Abstract

INTRODUCTION: Isolated traumatic subarachnoid hemorrhage (tSAH) after traumatic brain injury (TBI) on head computed tomography (CT) is often regarded as a “mild” injury, with reduced need for additional workup. However, tSAH is also a predictor of unfavorable outcomes. Magnetic resonance imaging (MRI) and blood-based biomarkers may improve the diagnosis of concurrent intracranial injury. METHODS: The prospective, 18-center Transforming Research and Clinical Knowledge in Traumatic Brain Injury study enrolled patients presenting to ED within 24 hours (h) of TBI who received a clinically-indicated head CT. A subset underwent venipuncture within 24h for plasma glial fibrillary acidic protein (GFAP) analysis, and 2-week research MRI. Participants aged = 17-years with GCS 13-15, isolated tSAH on initial CT, GFAP, and MRI data were analyzed. RESULTS: In 57 patients, median age was 46.0-years [quartile 1 to 3 (Q1-Q3): 34-57] and 53% were male. At ED disposition, 12.3% were discharged home, 61.4% admitted to hospital ward, and 26.3% to intensive care.MRI identified additional traumatic intracranial lesions in 45.6% of patients (1 type: 31.6%; 2 types: 14.0%); of these, 65.4% had axonal injury, 42.3% subdural hematoma, and 23.1% contusion.

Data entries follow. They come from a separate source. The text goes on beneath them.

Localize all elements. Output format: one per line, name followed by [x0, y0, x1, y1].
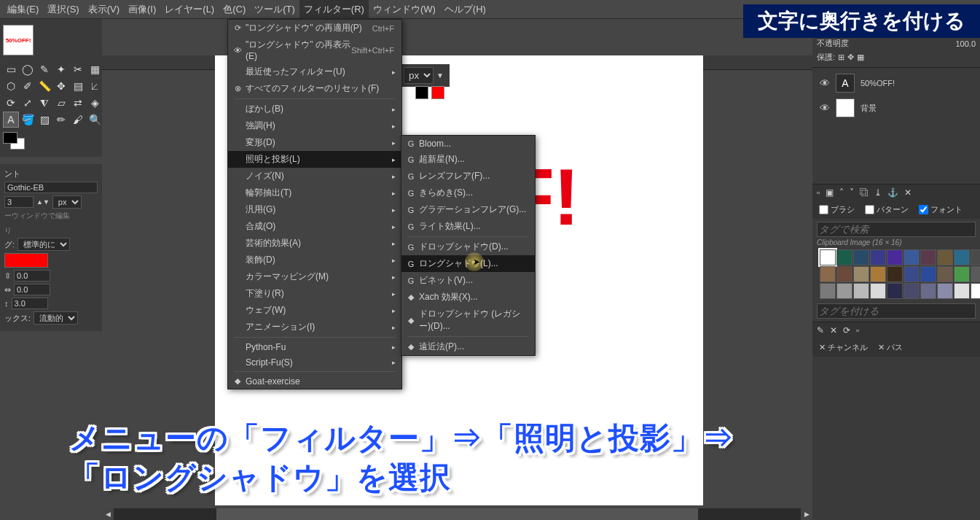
submenu-vignette[interactable]: Gビネット(V)...	[401, 272, 535, 289]
line-spacing-input[interactable]	[14, 270, 50, 282]
tool-fuzzy-select[interactable]: ✦	[53, 61, 69, 77]
submenu-sparkle[interactable]: Gきらめき(S)...	[401, 185, 535, 201]
tab-channels[interactable]: ✕ チャンネル	[815, 341, 872, 354]
menu-filters[interactable]: フィルター(R)	[299, 0, 369, 19]
tool-picker[interactable]: ✐	[20, 78, 36, 94]
foreground-color[interactable]	[3, 132, 17, 144]
tool-scale[interactable]: ⤢	[20, 95, 36, 111]
menu-windows[interactable]: ウィンドウ(W)	[369, 0, 440, 19]
submenu-gradflare[interactable]: Gグラデーションフレア(G)...	[401, 201, 535, 218]
tool-free-select[interactable]: ✎	[36, 61, 52, 77]
submenu-dropshadow[interactable]: Gドロップシャドウ(D)...	[401, 238, 535, 255]
submenu-xach[interactable]: ◆Xach 効果(X)...	[401, 289, 535, 306]
submenu-perspective[interactable]: ◆遠近法(P)...	[401, 338, 535, 355]
font-unit-select[interactable]: px	[52, 195, 82, 209]
text-fg-color[interactable]	[431, 86, 444, 99]
menu-view[interactable]: 表示(V)	[84, 0, 124, 19]
pattern-swatch[interactable]	[820, 266, 836, 282]
tool-gradient[interactable]: ▨	[36, 112, 52, 128]
menu-layer[interactable]: レイヤー(L)	[160, 0, 219, 19]
visibility-icon[interactable]: 👁	[820, 102, 830, 114]
tab-brush[interactable]: ブラシ	[815, 203, 859, 217]
tab-paths[interactable]: ✕ パス	[874, 341, 907, 354]
menu-render[interactable]: 下塗り(R)▸	[228, 285, 401, 302]
menu-noise[interactable]: ノイズ(N)▸	[228, 168, 401, 185]
menu-select[interactable]: 選択(S)	[43, 0, 83, 19]
pattern-swatch[interactable]	[903, 283, 920, 299]
tool-scissors[interactable]: ✂	[70, 61, 86, 77]
merge-down-icon[interactable]: ⤓	[874, 187, 882, 198]
submenu-lensflare[interactable]: Gレンズフレア(F)...	[401, 168, 535, 185]
pattern-swatch[interactable]	[836, 249, 852, 265]
hinting-select[interactable]: 標準的に	[17, 238, 70, 251]
layer-group-icon[interactable]: ▣	[826, 187, 834, 198]
tool-rect-select[interactable]: ▭	[3, 61, 19, 77]
lock-pixels-icon[interactable]: ⊞	[838, 53, 844, 62]
tool-align[interactable]: ▤	[70, 78, 86, 94]
menu-generic[interactable]: 汎用(G)▸	[228, 201, 401, 218]
text-color-swatch[interactable]	[4, 253, 48, 268]
font-family-input[interactable]	[4, 182, 98, 193]
brush-checkbox[interactable]	[819, 205, 828, 214]
pattern-swatch[interactable]	[971, 249, 980, 265]
pattern-checkbox[interactable]	[865, 205, 874, 214]
tool-flip[interactable]: ⇄	[70, 95, 86, 111]
new-layer-icon[interactable]: ▫	[817, 187, 820, 198]
box-mode-select[interactable]: 流動的	[34, 311, 78, 325]
menu-reapply-filter[interactable]: ⟳"ロングシャドウ" の再適用(P)Ctrl+F	[228, 20, 401, 36]
refresh-pattern-icon[interactable]: ⟳	[843, 325, 850, 335]
tool-pencil[interactable]: ✏	[53, 112, 69, 128]
pattern-swatch[interactable]	[937, 249, 953, 265]
menu-animation[interactable]: アニメーション(I)▸	[228, 319, 401, 335]
menu-python-fu[interactable]: Python-Fu▸	[228, 339, 401, 354]
menu-colors[interactable]: 色(C)	[219, 0, 250, 19]
tool-ellipse-select[interactable]: ◯	[20, 61, 36, 77]
scroll-left-icon[interactable]: ◀	[102, 508, 114, 520]
pattern-swatch[interactable]	[853, 249, 869, 265]
indent-input[interactable]	[12, 298, 48, 309]
tool-text[interactable]: A	[3, 112, 19, 128]
tool-brush[interactable]: 🖌	[70, 112, 86, 128]
submenu-longshadow[interactable]: Gロングシャドウ(L)...	[401, 255, 535, 272]
pattern-swatch[interactable]	[954, 266, 970, 282]
edit-pattern-icon[interactable]: ✎	[817, 325, 824, 335]
tool-foreground[interactable]: ▦	[87, 61, 103, 77]
tool-zoom[interactable]: 🔍	[87, 112, 103, 128]
duplicate-layer-icon[interactable]: ⿻	[860, 187, 869, 198]
tool-shear[interactable]: ⧨	[36, 95, 52, 111]
font-size-input[interactable]	[4, 196, 34, 208]
tool-measure[interactable]: 📏	[36, 78, 52, 94]
menu-reshow-filter[interactable]: 👁"ロングシャドウ" の再表示(E)Shift+Ctrl+F	[228, 36, 401, 63]
menu-distort[interactable]: 変形(D)▸	[228, 134, 401, 151]
text-bg-color[interactable]	[415, 86, 428, 99]
menu-artistic[interactable]: 芸術的効果(A)▸	[228, 235, 401, 252]
menu-web[interactable]: ウェブ(W)▸	[228, 302, 401, 319]
menu-goat-exercise[interactable]: ◆Goat-exercise	[228, 373, 401, 389]
menu-image[interactable]: 画像(I)	[124, 0, 160, 19]
scroll-thumb[interactable]	[216, 508, 697, 520]
visibility-icon[interactable]: 👁	[820, 77, 830, 89]
layer-background[interactable]: 👁 背景	[817, 96, 976, 120]
tab-pattern[interactable]: パターン	[861, 203, 913, 217]
letter-spacing-input[interactable]	[14, 284, 50, 295]
menu-edit[interactable]: 編集(E)	[3, 0, 43, 19]
delete-pattern-icon[interactable]: ✕	[830, 325, 837, 335]
pattern-swatch[interactable]	[853, 283, 869, 299]
raise-layer-icon[interactable]: ˄	[839, 187, 844, 198]
pattern-swatch[interactable]	[954, 283, 970, 299]
pattern-swatch[interactable]	[853, 266, 869, 282]
pattern-swatch[interactable]	[971, 283, 980, 299]
pattern-swatch[interactable]	[971, 266, 980, 282]
menu-help[interactable]: ヘルプ(H)	[440, 0, 490, 19]
menu-tools[interactable]: ツール(T)	[250, 0, 299, 19]
pattern-swatch[interactable]	[836, 283, 852, 299]
submenu-supernova[interactable]: G超新星(N)...	[401, 151, 535, 168]
tool-cage[interactable]: ◈	[87, 95, 103, 111]
pattern-swatch[interactable]	[820, 283, 836, 299]
scroll-right-icon[interactable]: ▶	[801, 508, 812, 520]
tool-crop[interactable]: ⟀	[87, 78, 103, 94]
layer-text[interactable]: 👁 A 50%OFF!	[817, 71, 976, 96]
pattern-swatch[interactable]	[920, 266, 936, 282]
menu-edge[interactable]: 輪郭抽出(T)▸	[228, 185, 401, 201]
lock-alpha-icon[interactable]: ▦	[857, 53, 864, 62]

GFAP levels were higher in patients with additional MRI lesions (median: 630.6-pg/ml, Q1-Q3: [172.4-941.2] vs. 226.4 [105.8-436.1], p = 0.049), and correlated with axonal injury severity (none: median 226.7 [109.6-435.1], traumatic axonal injury: 716.3 [304.0-892.3], diffuse axonal injury: 873.2 [407.2-1321.4], p = 0.034). CONCLUSIONS: Isolated tSAH on head CT is insufficient to rule out additional traumatic injuries in GCS 13-15 TBI. Forty-six percent of patients had additional traumatic lesions on MRI. Plasma GFAP may be an important biomarker for the identification of additional injuries, including axonal injury. Patients with isolated tSAH on CT may require close clinical surveillance and follow-up.